Overview of components

Core solver

Objects can be created with any length and subdivided into discrete partitions. Length (lx,ly,lz) and partitioning (nx,ny,nz) are independent for each dimension. Objects can be initialized using a FLAT or GAUSSIAN method.

Five solvers are (mostly) implimented. Forward-Time Central-Space is implimented for all three dimensions. Crank Nicholson is implimented in 1D and 2D. The matrix and object storage/serialization code was designed before I understood exactly how Crank-Nicholson actually worked. As a result it is heavily optimized for FTCS (dimensionally independent lookups) and embarassingly slow at CN which needs memory contiguous matricies and vectors to really work at all. I have not implimented 3D Crank Nicholson because without rewriting my matrix and object data structures it would be too slow to even test for correctness.

Both FTCS and Crank Nicholson support adding an arbitrary time independent source term and both flat (with the option to specify a non-zero boundary value) and periodic where the boundary conditions wrap around.

Jacobi, Gauss-Seidel, and successive over-relaxation (SOR) solvers for 1D, 2D, and 3D were added at a later point. All three new solvers should work with periodic boundary conditions, non-cubic domains, and the constant source term but those features have not been extensively tested.

heat_test

This is a simple command line utility that bootstraps the solver code and allows running the solver in small input tests. It has no external dependencies beyond the C 11 STL.

heat_server

This is a more complicated simulation server that uses WebSocket to communicate with a command and visualization client running in a browser. The server accepts input in the form of a simple command language that allows specifying the simulation input parameters. Visualization output is performed either as a 2D plot (1D problems only) or as a 2D grayscale image. White represents hot, black cold.

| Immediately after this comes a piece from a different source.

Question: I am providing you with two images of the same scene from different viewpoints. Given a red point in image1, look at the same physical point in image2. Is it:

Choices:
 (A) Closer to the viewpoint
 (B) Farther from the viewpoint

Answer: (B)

The command language works as follows:

command:arg1=val1;arg2=val2;

trailing punctuation is always retained.

The commands recognized are simulate and cancel. Simulate will start a simulation on one of the processing threads. Cancel will signal the simulation thread to cancel the simulation the next time that processing thread checks in. Processing threads check in to test for canceling and deliver a simulation snapshot timestep at a specifiable interval. Simulator I/O is handled in one thread and there are a configurable number of simulation processing threads. Simulations are assigned to processing threads in FIFO order.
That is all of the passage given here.